On July 15, the Thomas More Society filed an amicus curiae brief with the Supreme Court of Rhode Island in a lawsuit against former Governor Gina Raimondo and her administration. Within the brief, the law firm argued the rights of voters and preborn children were violated by Rhode Island’s 2019 Reproductive Privacy Act.
As Live Action News has previously reported, the bill allows for abortions throughout all nine months of pregnancy even if Roe v. Wade is overturned. In addition, the act overturned a statute that made it possible to charge an assailant who with fetal homicide if the perpetrator attacks a pregnant woman and kills her preborn child.
According to the Thomas More Society, Rhode Islanders were deprived of the constitutional right to even vote on such a measure. In contrast, the preborn were denied an even greater right: their legal rights as persons. As the nonprofit law firm stated on its website, this filing will support the “personhood rights of preborn children” and the “rights of eligible Rhode Island voters who would have voted against a constitutional amendment recognizing the right of abortion had it been put before an electorate.”

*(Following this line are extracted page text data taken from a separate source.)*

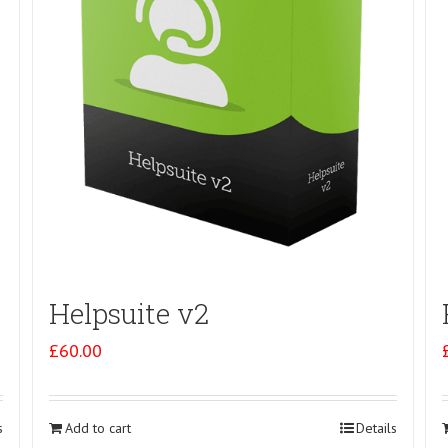
Helpsuite v2
£
60.00
s
Add to cart
Details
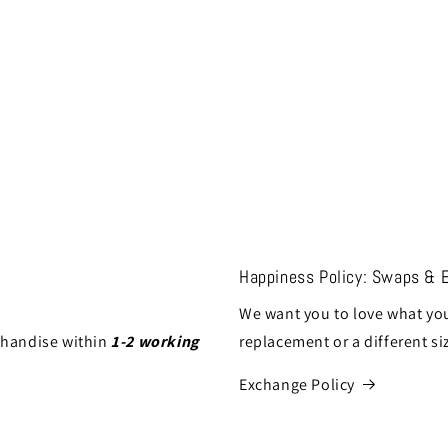
Happiness Policy: Swaps & 
We want you to love what you
chandise within
1-2 working
replacement or a different si
Exchange Policy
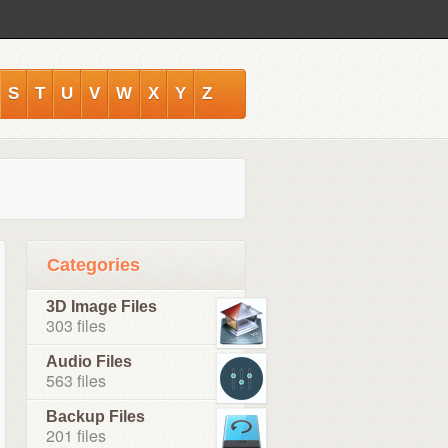
S
T
U
V
W
X
Y
Z
Categories
3D Image Files
303 files
Audio Files
563 files
Backup Files
201 files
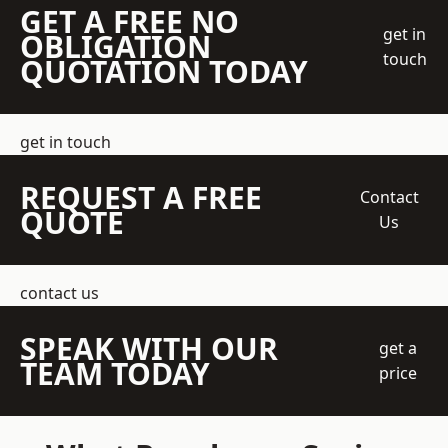
GET A FREE NO
get in
OBLIGATION
touch
QUOTATION TODAY
get in touch
REQUEST A FREE
Contact
QUOTE
Us
contact us
SPEAK WITH OUR
get a
TEAM TODAY
price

READ: Rhode Island abortion law allows babies to be killed up to birth for life or ‘health’ of mother
In an interview with Live Action News, Thomas Olp, Vice President and Senior Counsel at the Thomas More Society, explained the flaws behind the 2019 act and the purpose in filing the brief.
“It would be in a pro-life interest to have courts recognize that unborn human beings are persons, even if Roe v. Wade says they’re not a person under the Fourteenth Amendment,” Olp said. “Now, we say, the only thing that Roe v. Wade said is – the contest between a mother and her baby – the mother trumps the interests of the unborn child, right?”

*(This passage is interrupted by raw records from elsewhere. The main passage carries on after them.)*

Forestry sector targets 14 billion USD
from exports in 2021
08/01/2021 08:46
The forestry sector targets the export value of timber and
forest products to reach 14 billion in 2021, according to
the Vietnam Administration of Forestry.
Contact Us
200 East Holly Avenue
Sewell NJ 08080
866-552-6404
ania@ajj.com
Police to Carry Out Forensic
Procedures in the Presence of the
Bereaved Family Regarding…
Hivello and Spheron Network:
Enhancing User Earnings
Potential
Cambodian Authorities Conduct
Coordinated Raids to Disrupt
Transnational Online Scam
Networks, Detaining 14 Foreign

He added, “And so if we narrow Roe v. Wade to that context, in the fetal homicide area, for example, the quick child law area, there’s no such pitting of interest – the interest of the mother and the interest of the fetus are identical – so why wouldn’t a court be able to recognize the interest of that unborn child?”
Since fetal homicide laws grant preborn children “protectable interests under law,” Olp said, idealogues like the ones behind bills like the Reproductive Privacy Act are trying to undo them. “It’s just striking to me what a different worldview it was before Roe v. Wade in terms of how an unborn child was looked at in the law. And I would say it’s a mark of how degraded our society has become in terms of protecting the voiceless, the victims of the world – the people who have no voice. Isn’t that the measure of law?”
Olp went on to say how the purpose of the legal system is to “recognize and protect the dignity of human beings,” instead of permitting their humanity to be “scapegoated” for other ideological purposes.
Hopefully, the law firm’s brief will draw attention to the need to restore the legal protections that preborn children once had as human beings.